In your copy, include every line of the records exactly and no picture at all.

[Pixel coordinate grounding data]
◇ ◇ ◇ ◇ ◇ ◇ ◇

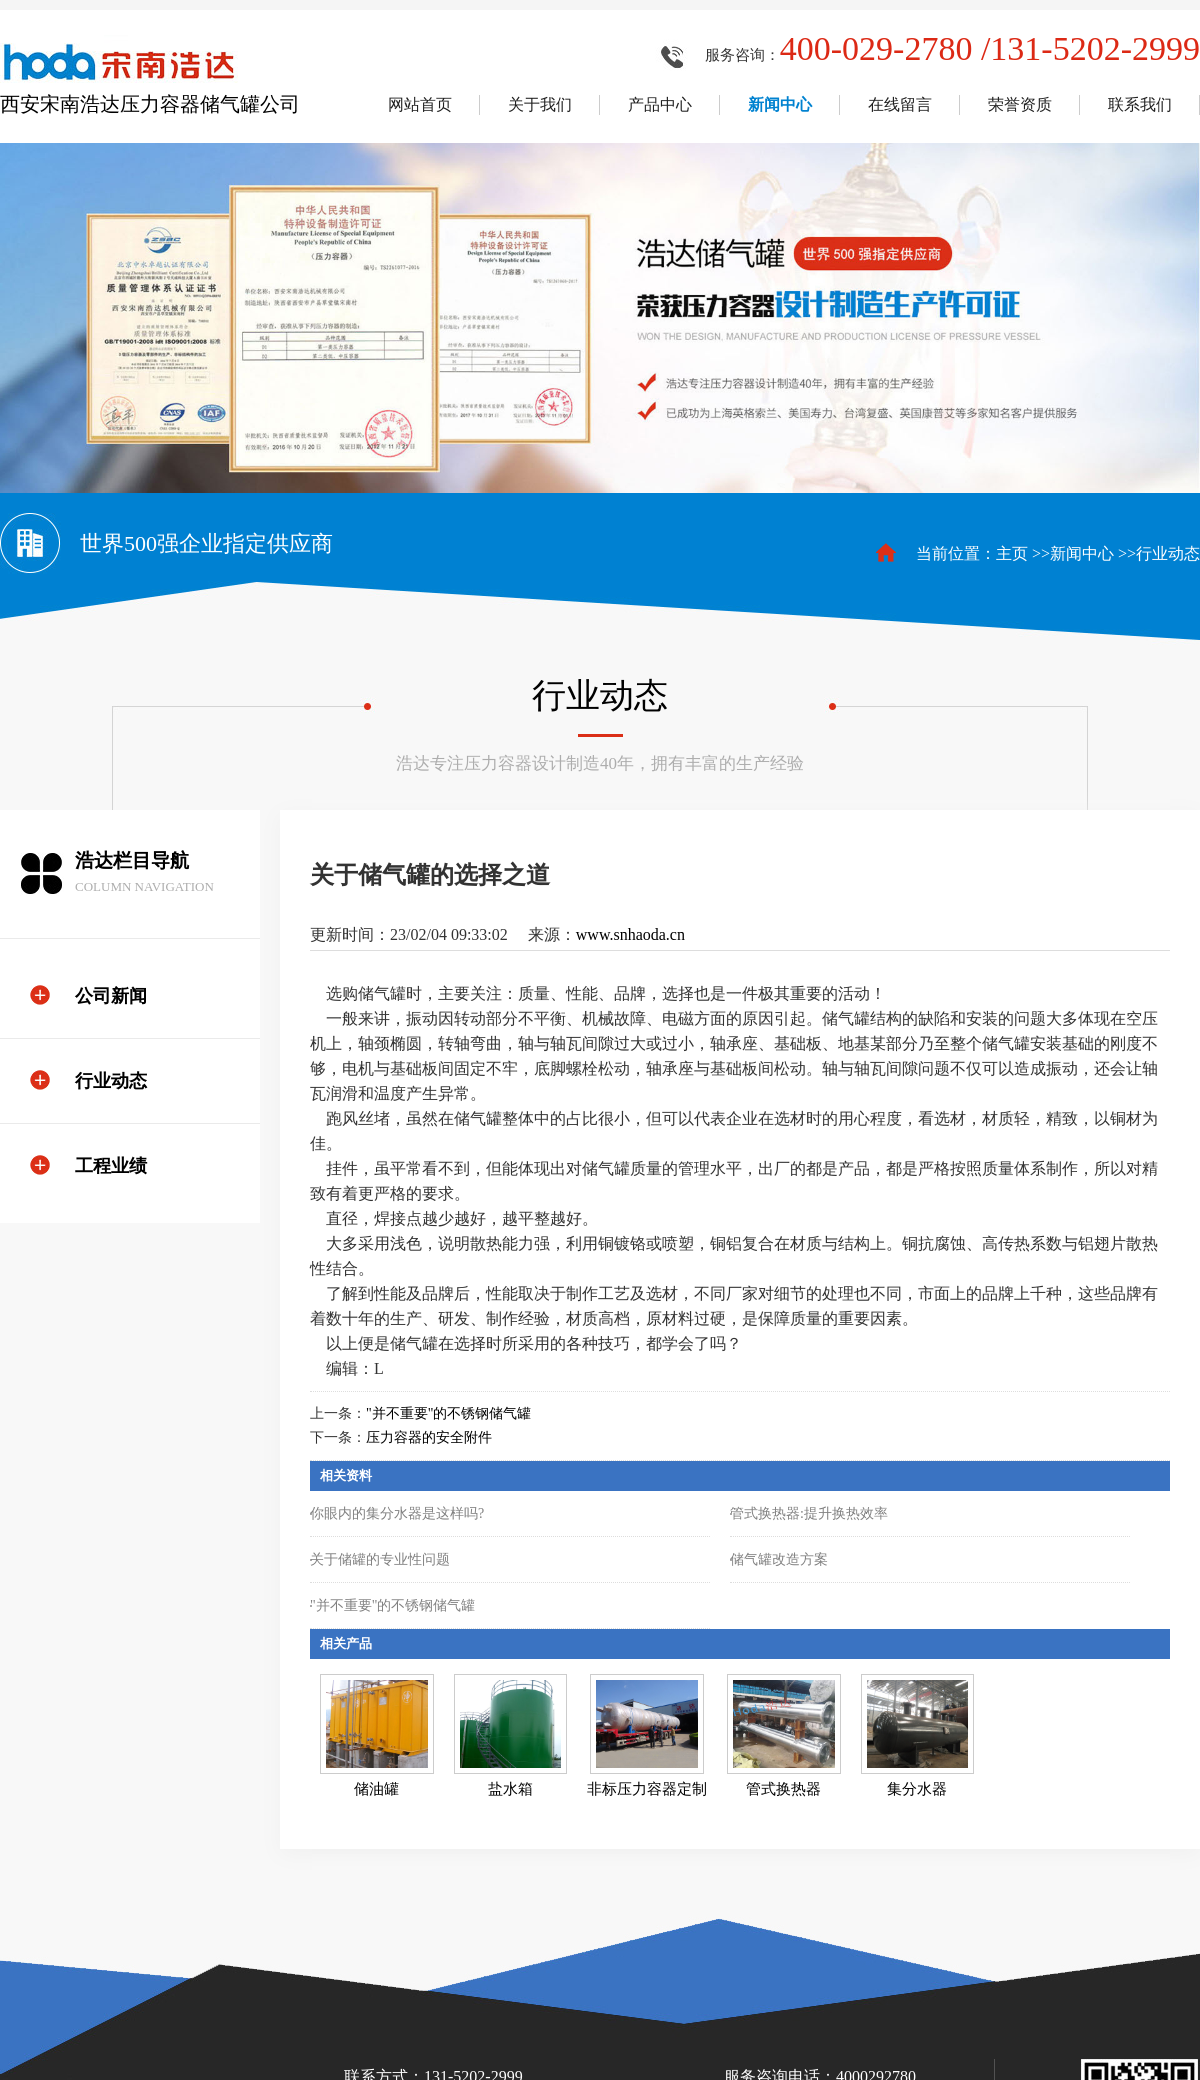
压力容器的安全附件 (429, 1437)
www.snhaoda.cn (630, 934)
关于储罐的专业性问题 (380, 1559)
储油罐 (376, 1789)
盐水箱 (510, 1789)
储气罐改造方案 (779, 1559)
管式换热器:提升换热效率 (809, 1513)
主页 (1012, 553)
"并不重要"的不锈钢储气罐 (448, 1413)
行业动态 (1168, 553)
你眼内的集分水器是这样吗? (397, 1513)
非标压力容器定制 (647, 1789)
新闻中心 (1082, 553)
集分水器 (917, 1789)
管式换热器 (783, 1789)
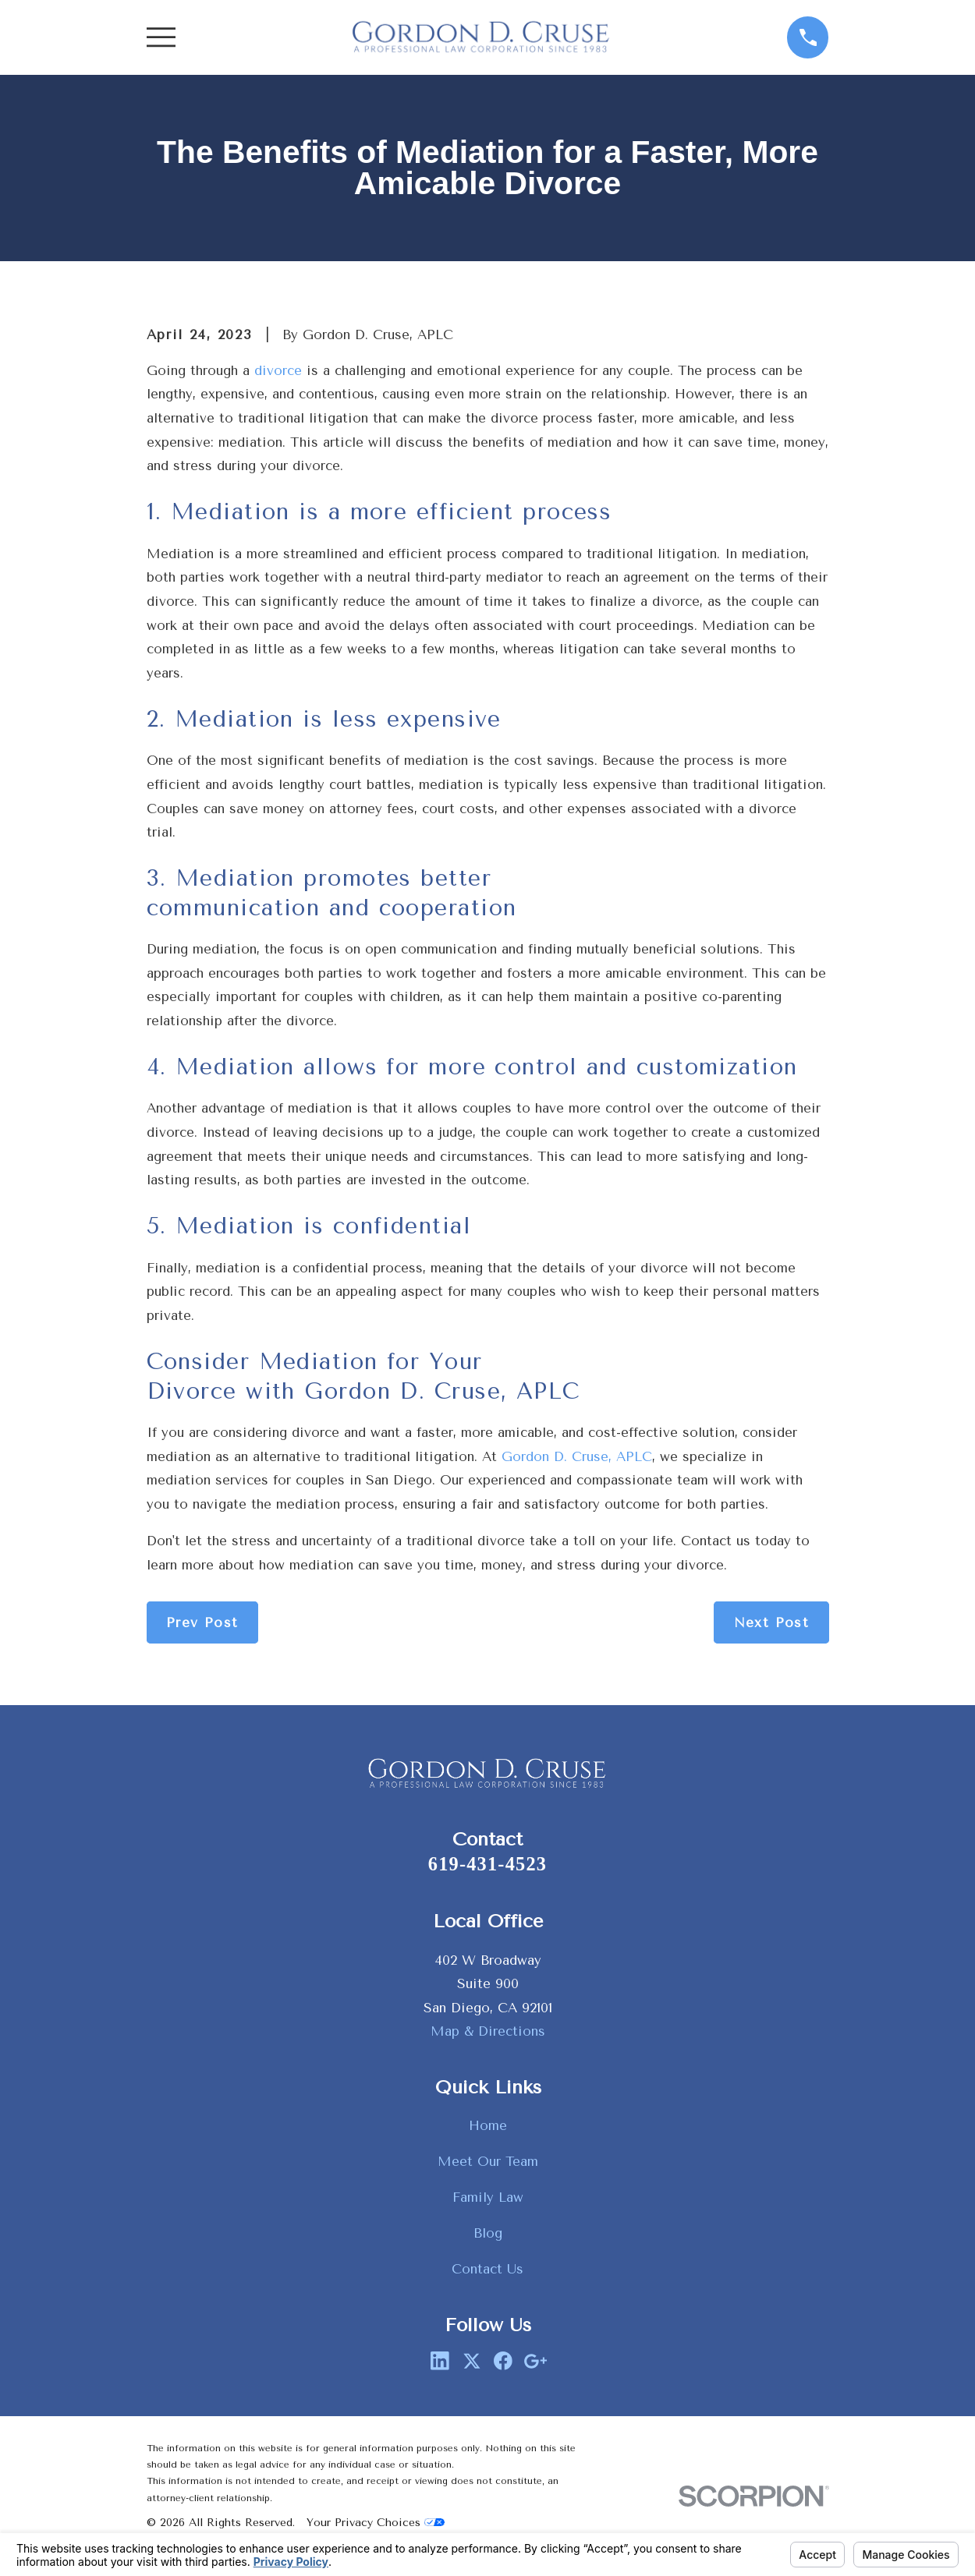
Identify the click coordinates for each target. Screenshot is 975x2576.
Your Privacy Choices (376, 2522)
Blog (487, 2233)
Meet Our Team (488, 2161)
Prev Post (202, 1622)
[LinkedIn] (440, 2360)
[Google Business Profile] (535, 2360)
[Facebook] (503, 2360)
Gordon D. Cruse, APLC (577, 1456)
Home (488, 2125)
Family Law (487, 2197)
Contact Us (487, 2269)
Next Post (771, 1622)
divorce (278, 370)
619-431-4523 (487, 1863)
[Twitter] (472, 2360)
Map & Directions (488, 2031)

◇ ◇ ◇ ◇ ◇ ◇ ◇

FINAL ANSWER:
压力容器的安全附件 (429, 1437)
www.snhaoda.cn (630, 934)
关于储罐的专业性问题 (380, 1559)
储油罐 (376, 1789)
盐水箱 (510, 1789)
储气罐改造方案 (779, 1559)
管式换热器:提升换热效率 (809, 1513)
主页 (1012, 553)
"并不重要"的不锈钢储气罐 (448, 1413)
行业动态 (1168, 553)
你眼内的集分水器是这样吗? (397, 1513)
非标压力容器定制 (647, 1789)
新闻中心 (1082, 553)
集分水器 (917, 1789)
管式换热器 (783, 1789)
Identify the click coordinates for each target. Screenshot is 975x2576.
Your Privacy Choices (376, 2522)
Blog (487, 2233)
Meet Our Team (488, 2161)
Prev Post (202, 1622)
[LinkedIn] (440, 2360)
[Google Business Profile] (535, 2360)
[Facebook] (503, 2360)
Gordon D. Cruse, APLC (577, 1456)
Home (488, 2125)
Family Law (487, 2197)
Contact Us (487, 2269)
Next Post (771, 1622)
divorce (278, 370)
619-431-4523 (487, 1863)
[Twitter] (472, 2360)
Map & Directions (488, 2031)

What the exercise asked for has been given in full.